Cashing in at daybreak is all about being ready the night before
The most universally-missed ice fishing opportunity is the early morning period, a peak feeding time for many species that goes un-drilled on most lakes.
|In the grainy light of early morning, Dave Genz holds up a dandy jumbo perch taken on a Lindy Rattlin' Flyer Spoon. The period around daybreak is the most-missed ice fishing opportunity, and it occurs once every fishing day!
Much more commonly, anglers hit the ice sometime in the afternoon, find a few fish, then do much of their catching as the sun goes down and the fish move around, looking to eat.
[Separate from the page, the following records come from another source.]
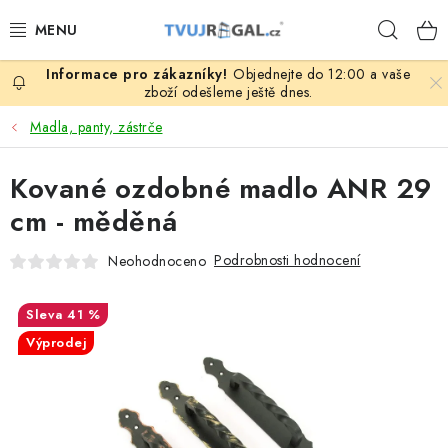
Přejít
Hleda
na
obsah
Objednejte do 12:00 a vaše
ZBOŽÍ ZA NÁKUPNÍ CENY
zboží odešleme ještě dnes.
Madla, panty, zástrče
REGÁLY PODLE ROZMĚRŮ MATERIÁLU A SÉRIÍ
Kované ozdobné madlo ANR 29
NEREZOVÉ A GASTRO PRODUKTY
cm - měděná
KOVOVÉ STOLOVÉ NOHY
Podrobnosti hodnocení
Neohodnoceno
ZAHRADA, OKOLÍ DOMU
41 %
Výprodej
DŮM, BYT
FIRMA, GARÁŽ, DÍLNA, SKLEP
Often, in those same hot holes from the evening before, good action can be had as the sun is coming back up the next morning.
"The morning bite doesn't last as long (as the evening bite)," says Dave Genz, who usually fishes both peak periods as well as the midday hours. "You have to be in position before it starts getting light, because it's not a time to be out there fumbling around looking for fish."
Indeed, the last dark minutes right before daybreak is a time to punch strategic holes in known fish-producing areas, then work them intently as the underwater 'rush hour' commences.
Genz says that, for best results in early morning, we should think of it as a three-step process that begins the day before.
It goes like this: find some fish the evening before, prepare your gear and make a plan that night, then get out there and execute the plan before the sun rises.
"If we're going to a lake for the first time early in the morning," he says, "we just do the best we can. We'll drill holes in places that should have fish and hope they're there. Or, we'll go where the best rumors are. But if we're going to be in the area for more than one day, we'll see how the rest of that first day goes. We might hit several lakes, and eventually we should find some fish. Wherever we have the best bite the first evening, we'll be back there early the next morning."
That's how the early morning bite is best played. As best you can, minimize commotion, drill key holes, and let the fish come to you. During the peak periods of dawn and dusk, as Genz has taught us, the whole web of life swings into action. It's all triggered by 'vertical migration' of zooplankton (a fancy term that means tiny animals tend to swim up toward the surface in evening, then back down to the bottom at daybreak). It's usually best to stay on the move and drill lots of holes at midday, but the peak periods are a time to drill fewer holes and allow fish to seek out your bait.
"Sometimes," continues Genz, "your biggest fish come in the (early) morning, rather than the evening. The sunset bite usually lasts longer, but by the end of the trip, you count 'em up and the biggest fish were caught right away in the morning."
Daybreak at a Civilized Hour
Given that you have to warm up the vehicles, scrape the windows, and load up the gear, that can make early morning ice fishing a challenge. It's cold and dark out there in the parking lot, so the anticipation of a good catch is what it takes to get many of us fired up.
When it comes to answering the bell, though, here's some good news: early morning doesn't come as early in the winter as it does in summer. So you can be out there at the crack of dawn after getting a decent night's sleep.
"We usually have time for a good breakfast, and to go over the plan," says Genz, "before it's time to be out on the ice."
The Night Before: Get Ready
Whether you're driving from home to a local lake or on the road fishing distant waters, the key to cashing in at daybreak is preparation the night before. It starts with going over every piece of gear and making sure it's ready.
"You can't get out there in the dark and suddenly remember you have to gas up the auger," says Genz, "or discover that all your rods are tangled up."
Dave constantly talks about the importance of having a plan. He means everything from gear being ready to knowing where you're going to drill the first set of holes, to what bait you're going to put down there first, second, and third.
When he's on the road, he is a study in organization. His van is set up with storage areas for Fish Traps, Vexilars, Lazer augers, clothing, GPS, rods, lures, and more. At the hotel, gear is brought in and gone over before going out to dinner. Rods are sorted out. Fat Boys, Frostee Jigging Spoons, Darters and Flyers are tied on. Battery chargers are plugged in. Live bait is culled and kept cold, but protected against freezing.
In the morning, it looks like a military operation, as it all goes back into the van as it's warming up, ready to deploy at the first spot.
At breakfast, lake maps are spread out and the plan is discussed one more time. By the time the group hits the ice, everybody knows what the plan is, and everybody is quickly jigging in what should be a productive hole.
That's the kind of overall preparation it takes to catch nice fish as day is breaking.
"And it all feels worth it when you set the hook," laughs Genz, "and the battle begins."
Nothing is ever assured when it comes to fishing, and this is certainly true when it comes to ice fishing. It's hard to say whether your biggest fish will come in the morning or evening-or even in the middle of the day.
But this much is certain: there's only one way to find out for sure.
And the early morning is the most-missed ice fishing opportunity of all.